◆ WORK TO BE COMPLETED
State how many lines in these records contain the word "parte", and nothing else.
(DATASET CONTENT begins)
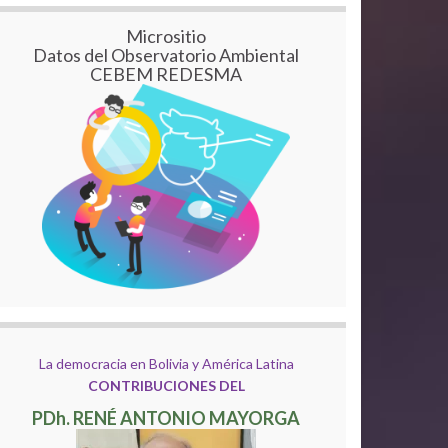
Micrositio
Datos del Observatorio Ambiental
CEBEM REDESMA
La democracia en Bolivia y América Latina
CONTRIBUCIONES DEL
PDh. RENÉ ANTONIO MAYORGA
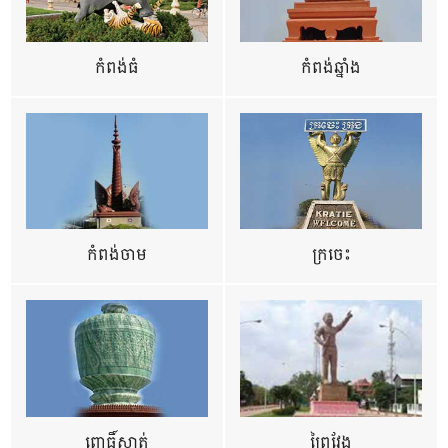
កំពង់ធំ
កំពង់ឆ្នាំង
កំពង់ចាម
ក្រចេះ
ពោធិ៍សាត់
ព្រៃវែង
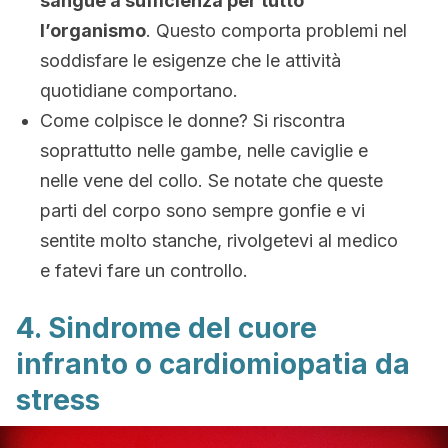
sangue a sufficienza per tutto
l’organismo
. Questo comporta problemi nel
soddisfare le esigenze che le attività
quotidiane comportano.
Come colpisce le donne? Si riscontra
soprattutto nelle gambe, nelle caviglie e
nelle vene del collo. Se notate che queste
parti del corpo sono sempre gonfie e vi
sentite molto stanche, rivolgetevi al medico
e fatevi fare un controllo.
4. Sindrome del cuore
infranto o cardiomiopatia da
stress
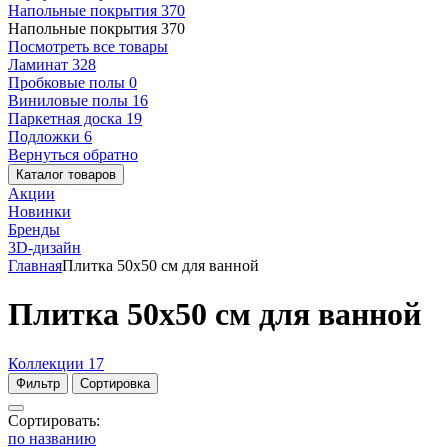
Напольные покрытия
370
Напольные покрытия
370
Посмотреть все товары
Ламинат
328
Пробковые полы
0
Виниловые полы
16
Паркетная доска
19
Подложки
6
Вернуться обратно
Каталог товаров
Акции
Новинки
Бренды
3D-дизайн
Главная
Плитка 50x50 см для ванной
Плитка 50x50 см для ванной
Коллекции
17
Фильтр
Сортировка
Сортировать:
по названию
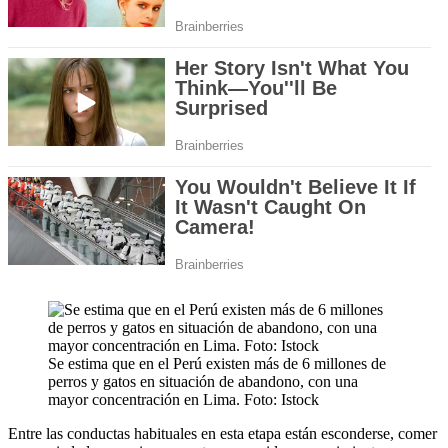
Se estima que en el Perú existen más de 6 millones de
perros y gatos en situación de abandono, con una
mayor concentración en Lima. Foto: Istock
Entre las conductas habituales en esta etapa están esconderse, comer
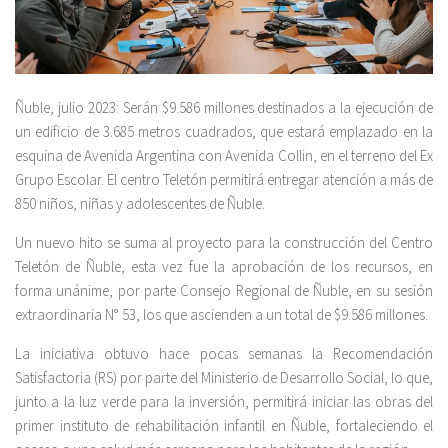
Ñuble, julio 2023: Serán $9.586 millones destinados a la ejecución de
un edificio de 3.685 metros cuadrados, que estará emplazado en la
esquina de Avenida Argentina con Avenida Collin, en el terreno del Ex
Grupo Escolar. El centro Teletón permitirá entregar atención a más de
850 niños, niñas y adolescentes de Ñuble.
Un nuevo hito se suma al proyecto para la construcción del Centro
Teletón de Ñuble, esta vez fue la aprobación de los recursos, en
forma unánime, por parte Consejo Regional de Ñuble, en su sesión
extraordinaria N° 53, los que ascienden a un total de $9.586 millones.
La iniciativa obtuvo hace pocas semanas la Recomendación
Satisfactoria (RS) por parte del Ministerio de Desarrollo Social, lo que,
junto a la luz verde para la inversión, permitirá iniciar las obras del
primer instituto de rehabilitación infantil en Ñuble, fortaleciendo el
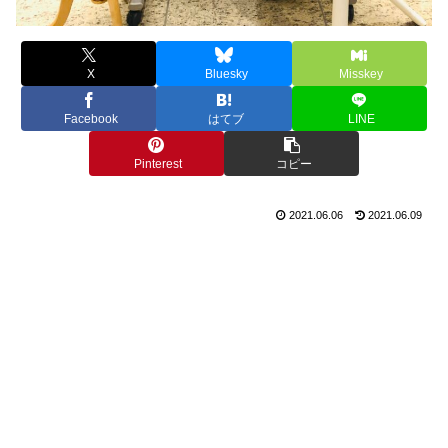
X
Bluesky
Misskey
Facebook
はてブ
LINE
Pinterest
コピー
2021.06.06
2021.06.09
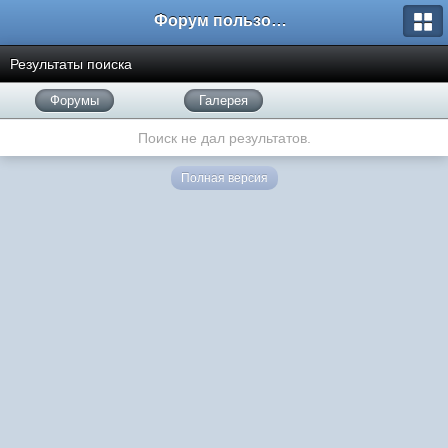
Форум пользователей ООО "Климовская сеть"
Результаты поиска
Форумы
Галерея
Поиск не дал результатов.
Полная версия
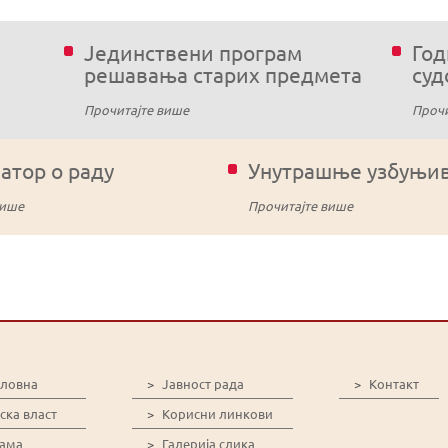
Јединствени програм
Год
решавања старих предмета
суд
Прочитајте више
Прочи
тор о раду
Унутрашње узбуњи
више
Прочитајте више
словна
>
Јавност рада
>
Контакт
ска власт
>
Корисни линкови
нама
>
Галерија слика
(DATASET CONTENT ends)
(DATASET CONTENT begins)
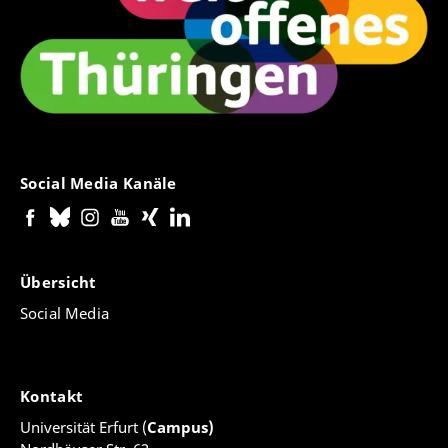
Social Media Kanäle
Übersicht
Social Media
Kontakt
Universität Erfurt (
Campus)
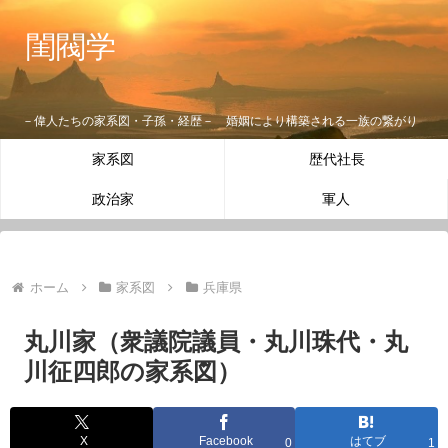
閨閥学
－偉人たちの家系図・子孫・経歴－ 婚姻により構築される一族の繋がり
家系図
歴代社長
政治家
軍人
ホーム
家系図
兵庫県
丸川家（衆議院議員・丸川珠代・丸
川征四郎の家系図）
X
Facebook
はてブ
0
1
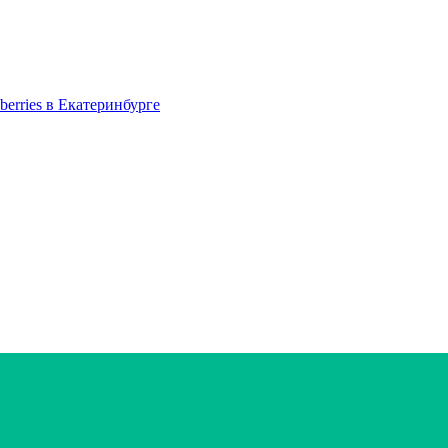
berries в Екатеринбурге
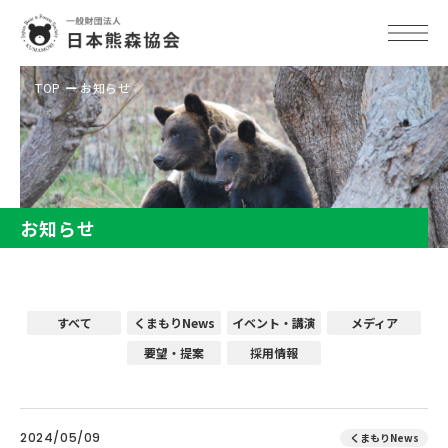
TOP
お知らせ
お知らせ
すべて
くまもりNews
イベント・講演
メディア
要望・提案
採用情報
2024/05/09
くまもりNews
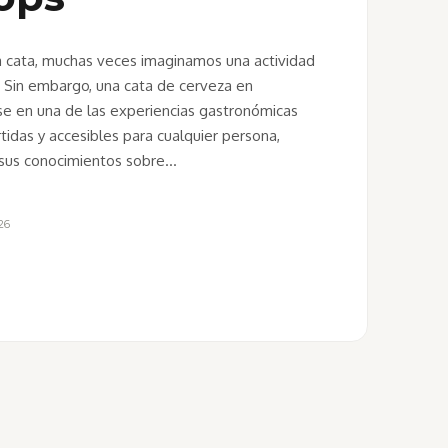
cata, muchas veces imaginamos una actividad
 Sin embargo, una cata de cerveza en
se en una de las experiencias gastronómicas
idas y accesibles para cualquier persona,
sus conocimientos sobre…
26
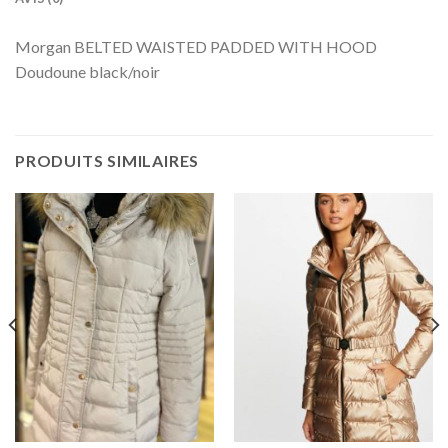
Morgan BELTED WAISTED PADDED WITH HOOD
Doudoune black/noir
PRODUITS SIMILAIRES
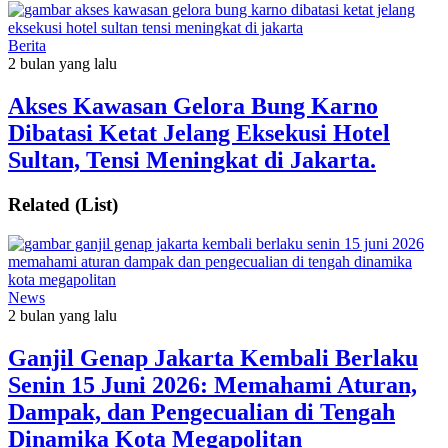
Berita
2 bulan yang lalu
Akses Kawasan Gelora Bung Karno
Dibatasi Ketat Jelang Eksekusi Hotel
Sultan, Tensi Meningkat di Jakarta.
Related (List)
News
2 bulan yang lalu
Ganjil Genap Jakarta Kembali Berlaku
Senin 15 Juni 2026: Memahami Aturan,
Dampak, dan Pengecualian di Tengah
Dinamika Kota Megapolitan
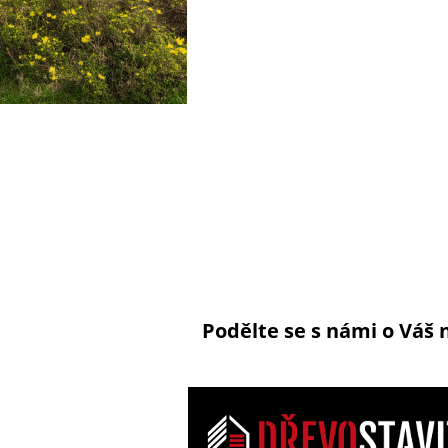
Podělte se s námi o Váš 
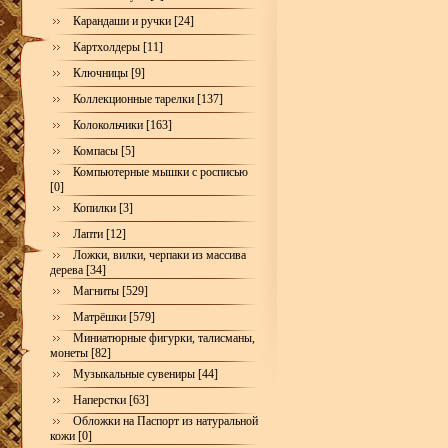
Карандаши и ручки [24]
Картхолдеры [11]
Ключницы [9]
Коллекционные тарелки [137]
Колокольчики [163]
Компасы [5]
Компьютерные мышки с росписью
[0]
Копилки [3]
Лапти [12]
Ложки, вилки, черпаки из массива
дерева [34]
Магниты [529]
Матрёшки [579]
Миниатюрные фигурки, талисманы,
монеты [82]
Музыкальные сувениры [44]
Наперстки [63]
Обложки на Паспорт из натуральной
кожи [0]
(DATASET CONTENT ends)
◆ ANSWER BOX
2